* EXERCISE BRIEF: Print the data exactly. Pictures stay out.

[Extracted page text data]
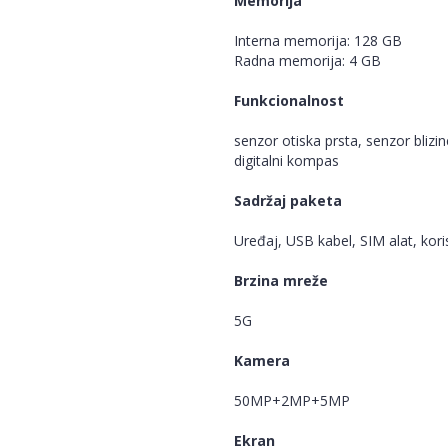
Memorija
Interna memorija: 128 GB
Radna memorija: 4 GB
Funkcionalnost
senzor otiska prsta, senzor blizin
digitalni kompas
Sadržaj paketa
Uređaj, USB kabel, SIM alat, kor
Brzina mreže
5G
Kamera
50MP+2MP+5MP
Ekran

* OUTPUT FOR THIS EXERCISE:
Memorija
Interna memorija: 128 GB
Radna memorija: 4 GB
Funkcionalnost
senzor otiska prsta, senzor blizin
digitalni kompas
Sadržaj paketa
Uređaj, USB kabel, SIM alat, kor
Brzina mreže
5G
Kamera
50MP+2MP+5MP
Ekran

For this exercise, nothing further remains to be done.